The quoted sample could be our swan song, don’t you reckon? Our local bookstores and video shops are now gone. The bookstore I owned for thirty years was closed to lack of sales, and the stock donated to libraries. Today we buy our videos and books at Amazon or other Internet outlets. The author is certainly in touch with reality.
It’s what makes the novel so brilliant. At the beginning, the narrator helps the owner of the bookstore where he has worked shut it down. They can’t give away all the books, so the two of them end up dumping them somewhere.
I had a feeling he wasn’t making that episode up.
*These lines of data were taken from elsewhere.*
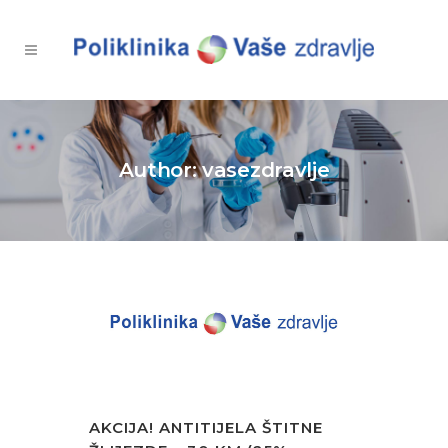
Author: vasezdravlje
AKCIJA! ANTITIJELA ŠTITNE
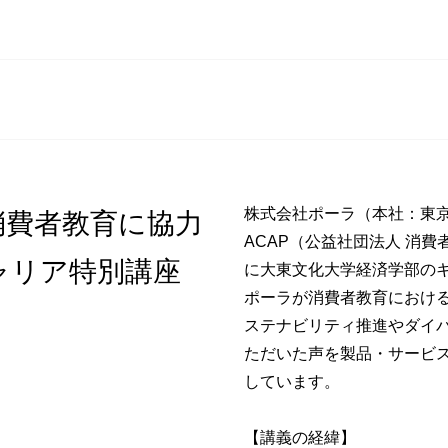
株式会社ポーラ（本社：東
消費者教育に協力
ACAP（公益社団法人 消
ャリア特別講座
に大東文化大学経済学部の
ポーラが消費者教育におけ
ステナビリティ推進やダイ
ただいた声を製品・サービ
しています。
【講義の経緯】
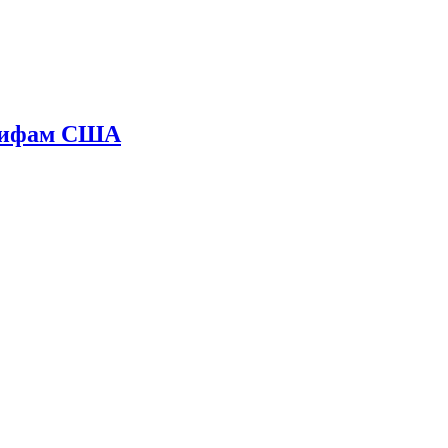
арифам США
The last used bookstore in Wichita Falls (120,000 population) tried to sell their stock to a bookstore owner in Fort Worth, but probably had to dump most of it. One before that was so upset with business, the owner didn’t even attempt to see the stock, but dumped the books in dumpsters over a period until everything was gone. I could not make enough to pay the utilities at my store. At one time there were dozens of used bookstores in Wichita Falls, now there are none. Abilene (Texas) also had dozens, and now only one, and it sells mostly romance novels. We trade with a bookstore in Haskell (Texas), 45 miles from us, but they are now so full of romance novels they aren’t taking any in trade. They do have SF, mystery, and some men’s adventure novels, but most of their stock is romance.
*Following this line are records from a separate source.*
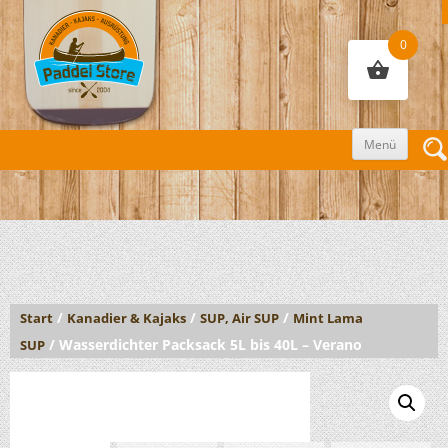
0
Zum
Menü
Inhalt
sprin
/
/
/
Start
Kanadier & Kajaks
SUP, Air SUP
Mint Lama
/ Wasserdichter Packsack 5L bis 40L – Verano
SUP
Ok, I have to reprint the this paragraph from the novel:
“First MJ sold online the few really valuable books we had: a nearly fine first American edition of Naked Lunch (the Paris edition, published by Olympia was worth much more); a nice if slightly too-loved set of Narnia firsts; several good-to-fair Jim Thompson paperbacks (The Alcoholics, A Hell of A Woman, Savage Night), which I had spotted in someone’s dead uncle’s carton and acquired for the shop but couldn’t afford for myself); the less rare 1935 edition of Seven Pillars of Wisdom by T. E. Lawrence; Casanova’s Memoirs in six water-stained volumes; a paperback original, in fair condition, of Flow My Tears, The Policeman Said by Philip K. Dick. Then she tried to unload the rest of her stock wholesale to another dealer but got nowhere. Then she tried donating them to the library for a write-off, but even they wouldn’t take the paperbacks. Finally, we snuck over to our local branch in the dead of night, MJ driving her wagon and Milo and I riding along, dressed in dark clothing. We abandoned the thousands of orphaned books on the library’s back steps and raced off, as if dumping a murder victim, wine bottles and salvaged poetry rolling around in the back.”
Yep, been there, done that. I had a couple hundred hardbacks, classic authors, not run of the mill trash. I couldn’t sell them, and libraries didn’t want them. I called the ladies that run the Literacy Council, who have annual book sales, and offered the books to them. They actually came to my place. Looked the books over, then shook their heads. Even they didn’t want the stuff. I might add, I had a couple thousand comic books when I closed down. No one was buying them, either, when the store was in operation. I boxed them up, and they sit in their boxes after nearly six years. I wonder if we’re moving towards a niche market today? Kids can’t pay $4 and $5 dollars for a comic book, but would buy mine for 75 cents to a dollar, either. Grown ups with money, maybe?